# My Free JD



## cowis (Apr 21, 2010)

So i got this guy from fishfreaks to help lower his bioload. Now the JD is in a 50 gallon and his colours are amazing. Is it common for the red to show like that??


----------



## cichlid (Jul 30, 2010)

I thought you were talking about Jack daniels... But its the other jack haha


----------



## cowis (Apr 21, 2010)

I like both....... I must have a glass of whiskey now.....

more pics:


----------



## m_class2g (Apr 21, 2010)

love the colours. i havent kept any cichlids in a while but theyre very nice! jd was one of the first cichlids ive kept about 12 + years ago.


----------



## beN (Apr 21, 2010)

pete's photography is kick arse also!


----------



## King-eL (Apr 21, 2010)

Very nice JD!!! Might get some for myself too.

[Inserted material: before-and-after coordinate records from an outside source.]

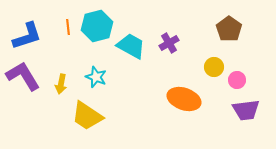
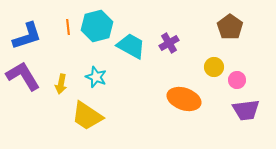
brown pentagon: moved 1 px right, 2 px up
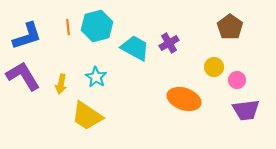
cyan trapezoid: moved 4 px right, 2 px down
cyan star: rotated 10 degrees clockwise
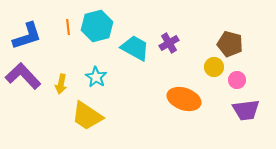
brown pentagon: moved 17 px down; rotated 20 degrees counterclockwise
purple L-shape: rotated 12 degrees counterclockwise
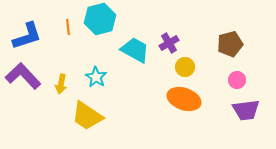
cyan hexagon: moved 3 px right, 7 px up
brown pentagon: rotated 30 degrees counterclockwise
cyan trapezoid: moved 2 px down
yellow circle: moved 29 px left
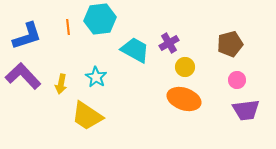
cyan hexagon: rotated 8 degrees clockwise
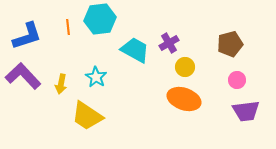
purple trapezoid: moved 1 px down
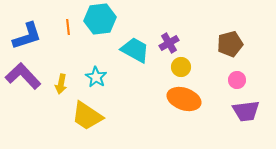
yellow circle: moved 4 px left
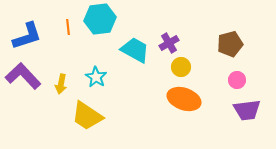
purple trapezoid: moved 1 px right, 1 px up
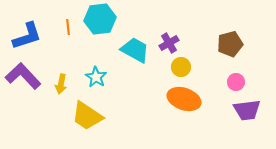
pink circle: moved 1 px left, 2 px down
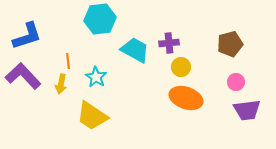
orange line: moved 34 px down
purple cross: rotated 24 degrees clockwise
orange ellipse: moved 2 px right, 1 px up
yellow trapezoid: moved 5 px right
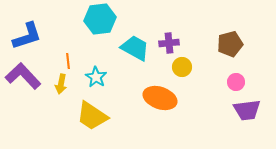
cyan trapezoid: moved 2 px up
yellow circle: moved 1 px right
orange ellipse: moved 26 px left
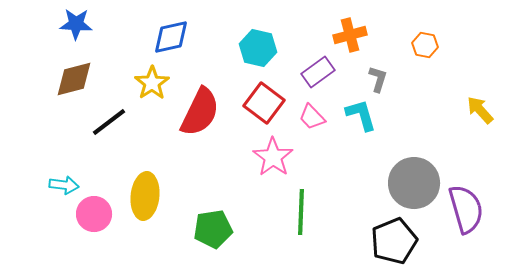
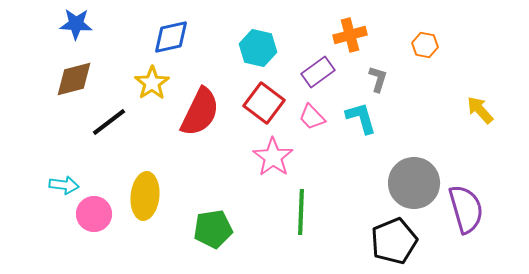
cyan L-shape: moved 3 px down
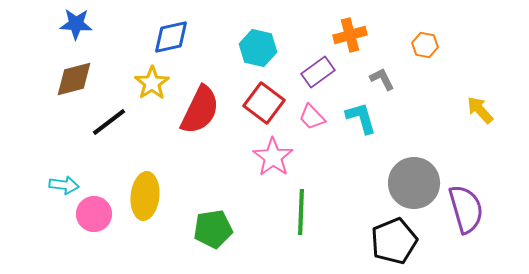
gray L-shape: moved 4 px right; rotated 44 degrees counterclockwise
red semicircle: moved 2 px up
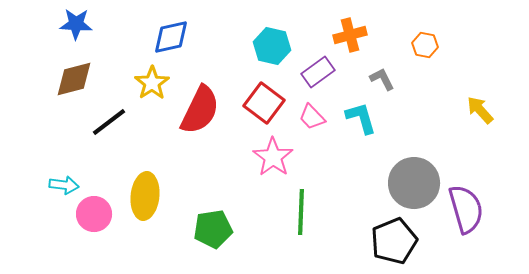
cyan hexagon: moved 14 px right, 2 px up
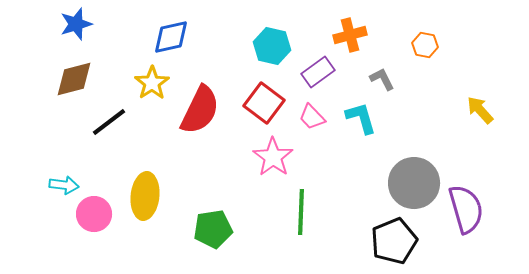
blue star: rotated 20 degrees counterclockwise
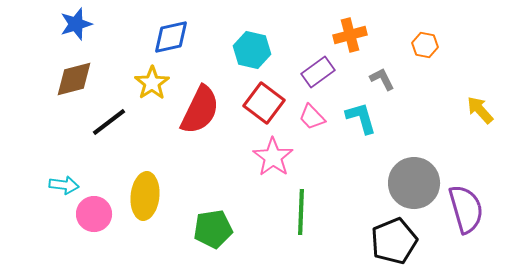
cyan hexagon: moved 20 px left, 4 px down
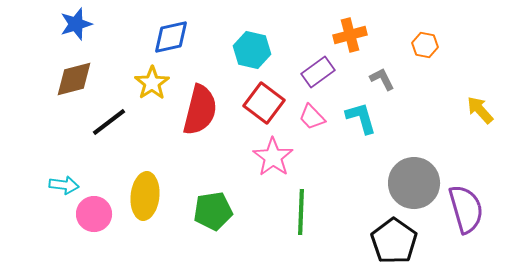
red semicircle: rotated 12 degrees counterclockwise
green pentagon: moved 18 px up
black pentagon: rotated 15 degrees counterclockwise
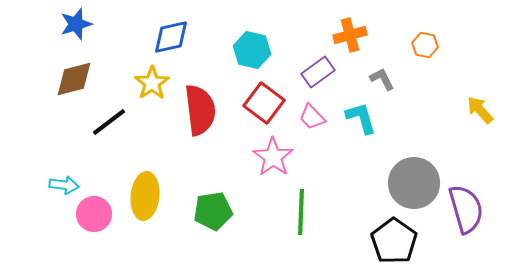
red semicircle: rotated 21 degrees counterclockwise
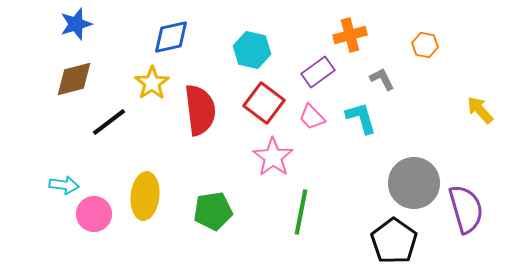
green line: rotated 9 degrees clockwise
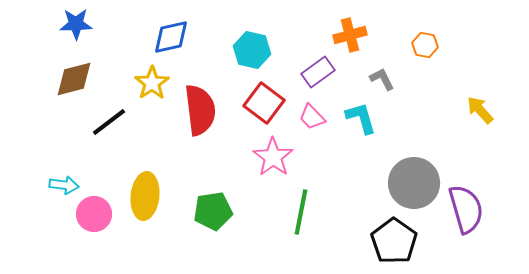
blue star: rotated 16 degrees clockwise
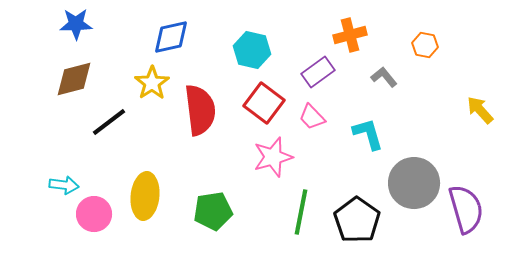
gray L-shape: moved 2 px right, 2 px up; rotated 12 degrees counterclockwise
cyan L-shape: moved 7 px right, 16 px down
pink star: rotated 21 degrees clockwise
black pentagon: moved 37 px left, 21 px up
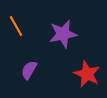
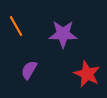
purple star: rotated 12 degrees clockwise
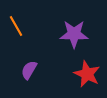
purple star: moved 11 px right
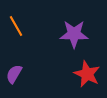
purple semicircle: moved 15 px left, 4 px down
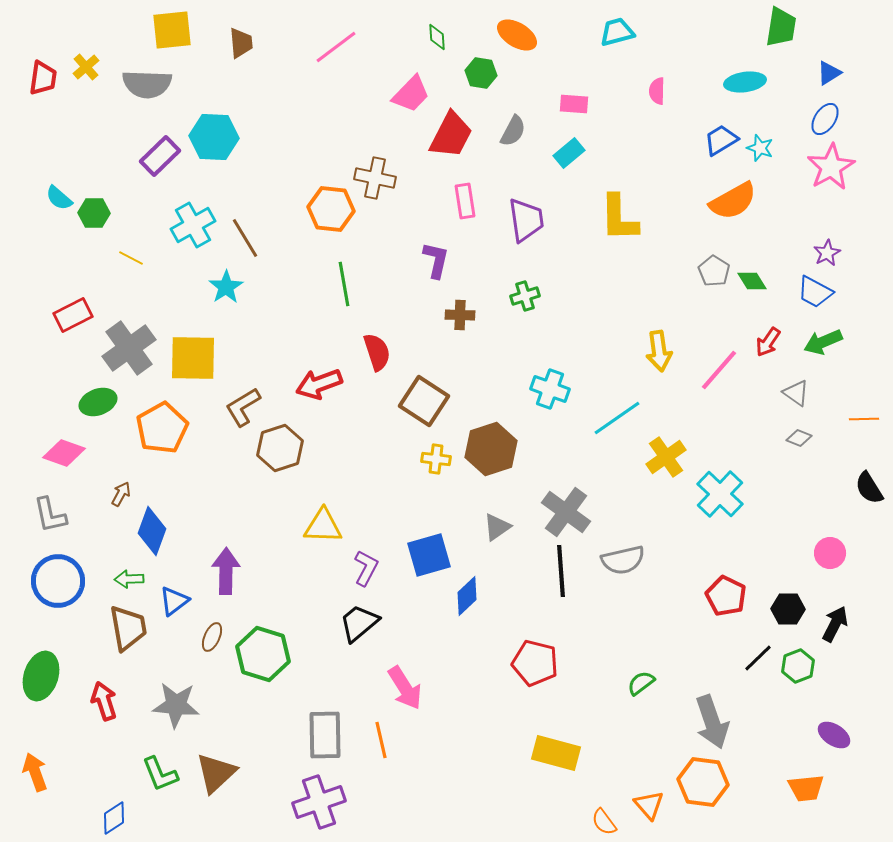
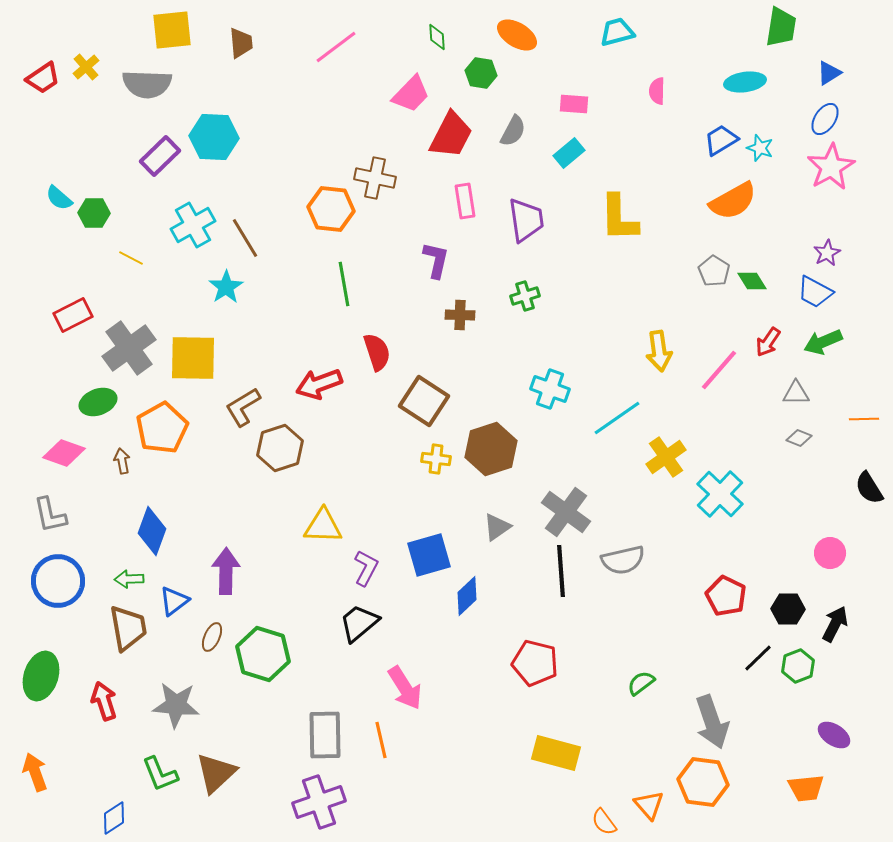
red trapezoid at (43, 78): rotated 48 degrees clockwise
gray triangle at (796, 393): rotated 36 degrees counterclockwise
brown arrow at (121, 494): moved 1 px right, 33 px up; rotated 40 degrees counterclockwise
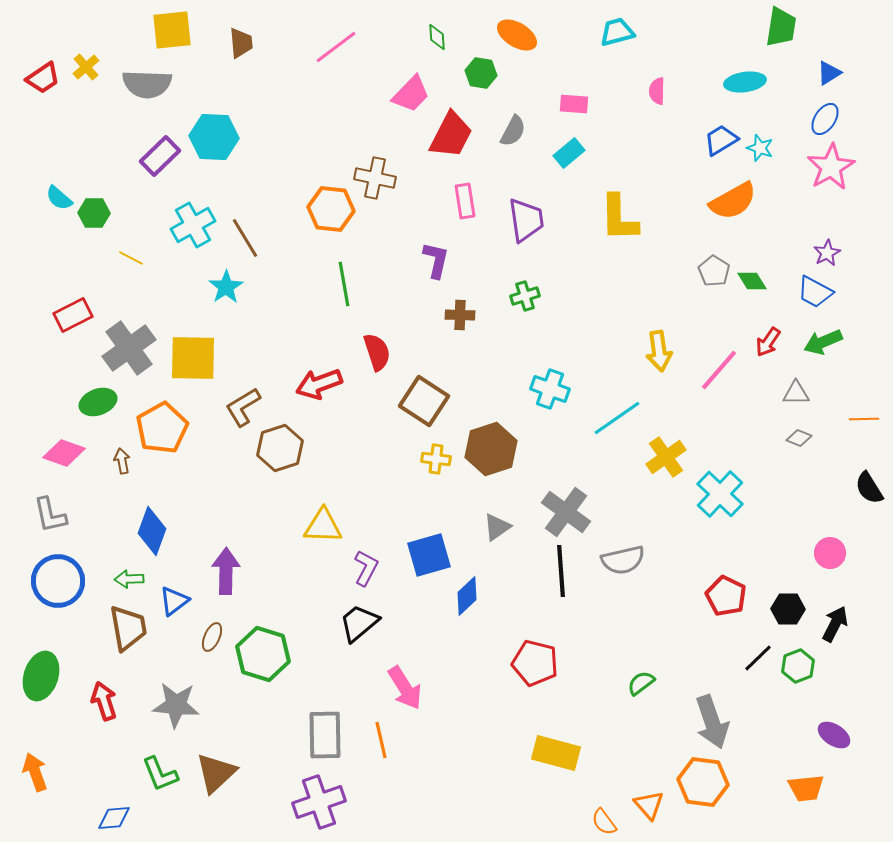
blue diamond at (114, 818): rotated 28 degrees clockwise
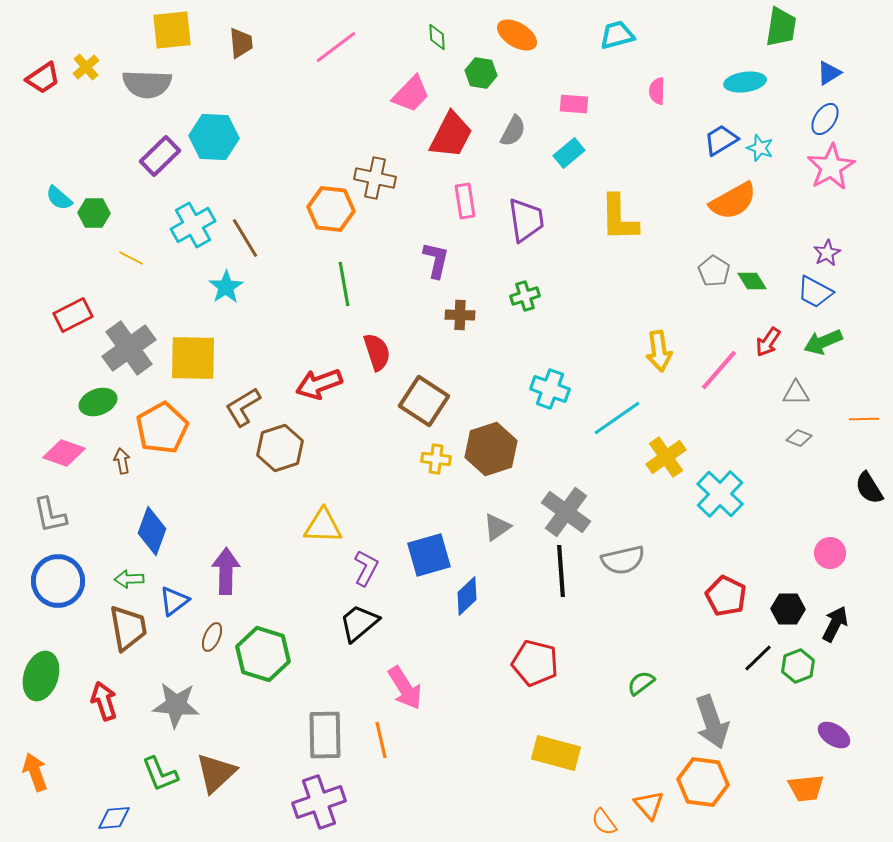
cyan trapezoid at (617, 32): moved 3 px down
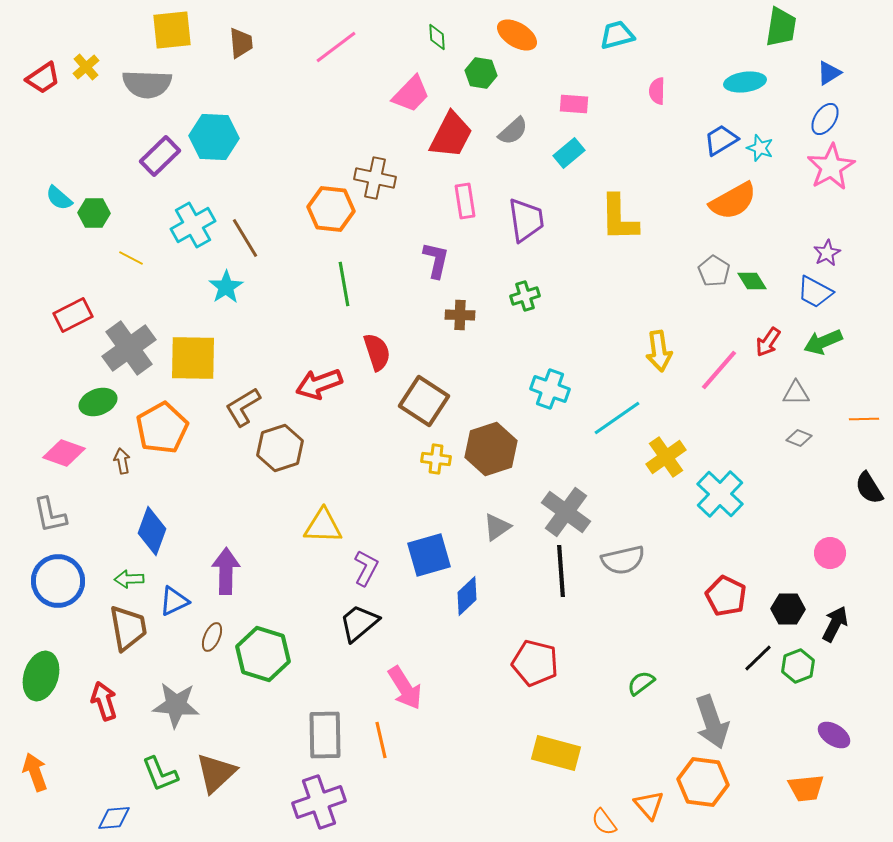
gray semicircle at (513, 131): rotated 20 degrees clockwise
blue triangle at (174, 601): rotated 12 degrees clockwise
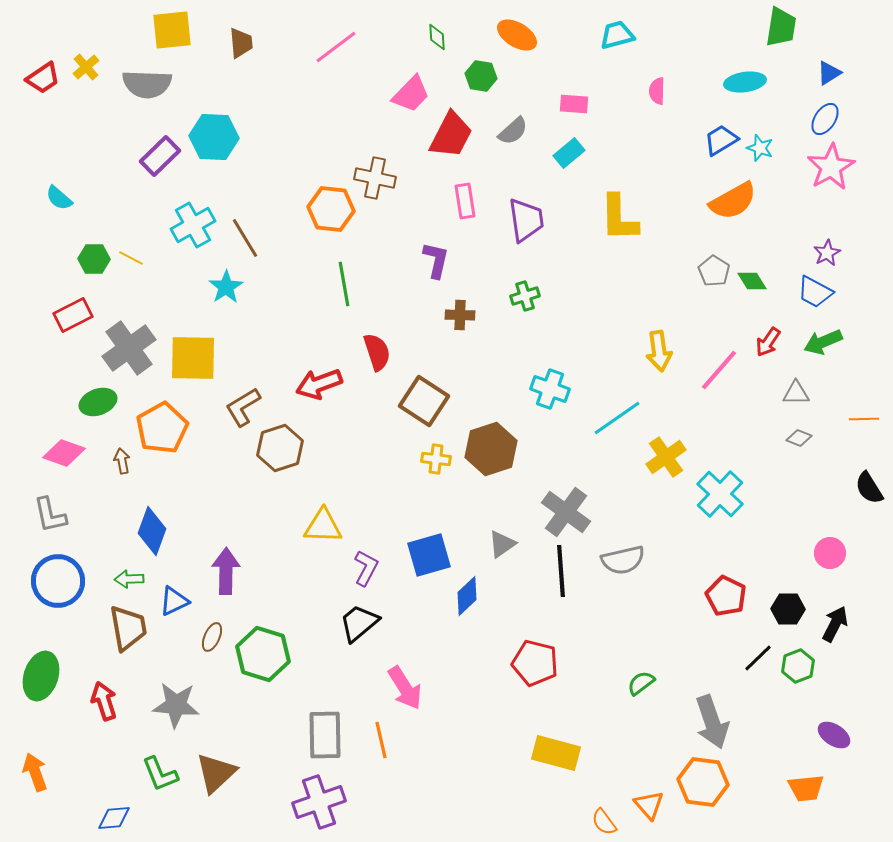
green hexagon at (481, 73): moved 3 px down
green hexagon at (94, 213): moved 46 px down
gray triangle at (497, 527): moved 5 px right, 17 px down
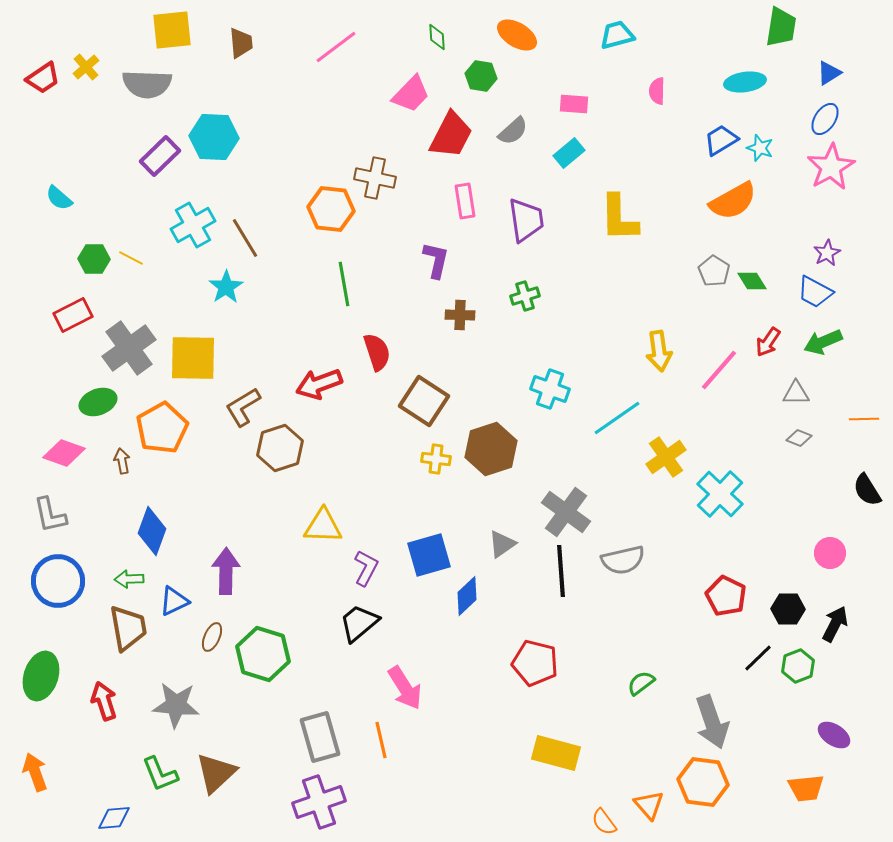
black semicircle at (869, 488): moved 2 px left, 2 px down
gray rectangle at (325, 735): moved 5 px left, 2 px down; rotated 15 degrees counterclockwise
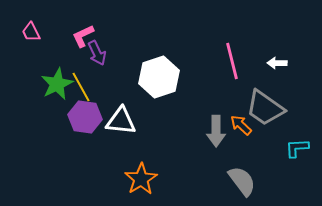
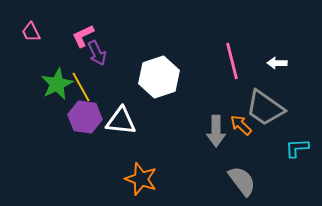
orange star: rotated 20 degrees counterclockwise
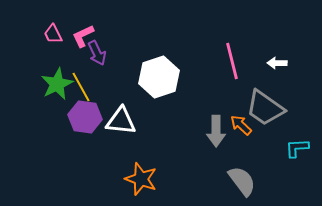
pink trapezoid: moved 22 px right, 2 px down
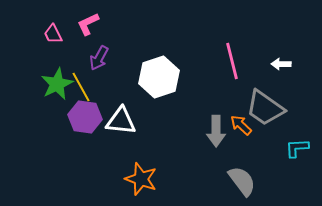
pink L-shape: moved 5 px right, 12 px up
purple arrow: moved 2 px right, 5 px down; rotated 55 degrees clockwise
white arrow: moved 4 px right, 1 px down
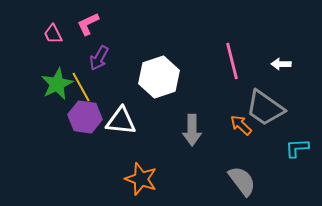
gray arrow: moved 24 px left, 1 px up
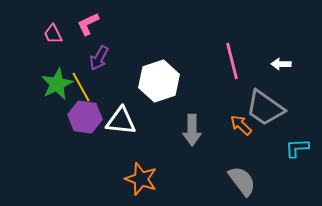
white hexagon: moved 4 px down
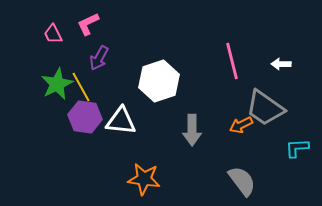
orange arrow: rotated 70 degrees counterclockwise
orange star: moved 3 px right; rotated 12 degrees counterclockwise
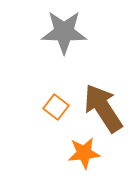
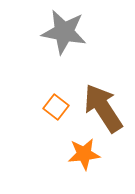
gray star: rotated 9 degrees clockwise
orange star: moved 1 px down
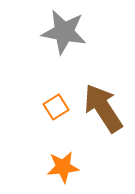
orange square: rotated 20 degrees clockwise
orange star: moved 21 px left, 13 px down
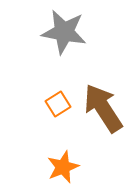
orange square: moved 2 px right, 3 px up
orange star: rotated 16 degrees counterclockwise
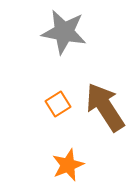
brown arrow: moved 2 px right, 1 px up
orange star: moved 5 px right, 2 px up
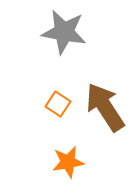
orange square: rotated 25 degrees counterclockwise
orange star: moved 3 px up; rotated 12 degrees clockwise
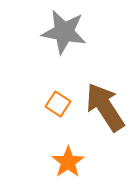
orange star: rotated 24 degrees counterclockwise
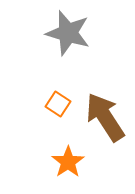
gray star: moved 4 px right, 1 px down; rotated 6 degrees clockwise
brown arrow: moved 10 px down
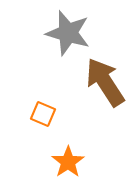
orange square: moved 15 px left, 10 px down; rotated 10 degrees counterclockwise
brown arrow: moved 35 px up
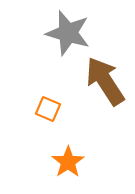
brown arrow: moved 1 px up
orange square: moved 5 px right, 5 px up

Used to have 8. 3 ebjd and5 regular ones all at 8.5". It just sucks that the ebjds died early.


----------



## EBJD Guy (Jan 28, 2013)

no chance your selling this beauty ?


----------



## monkE (Aug 4, 2010)

great shots peter! awesome colours on that guy for sure!


----------



## Foxtail (Mar 14, 2012)

Beautiful coloring... colored up like a jewel cichlid.


----------



## cowis (Apr 21, 2010)

sorry sold a long time ago.


----------



## monkE (Aug 4, 2010)

lol just saw the date on this! didn't even notice that


----------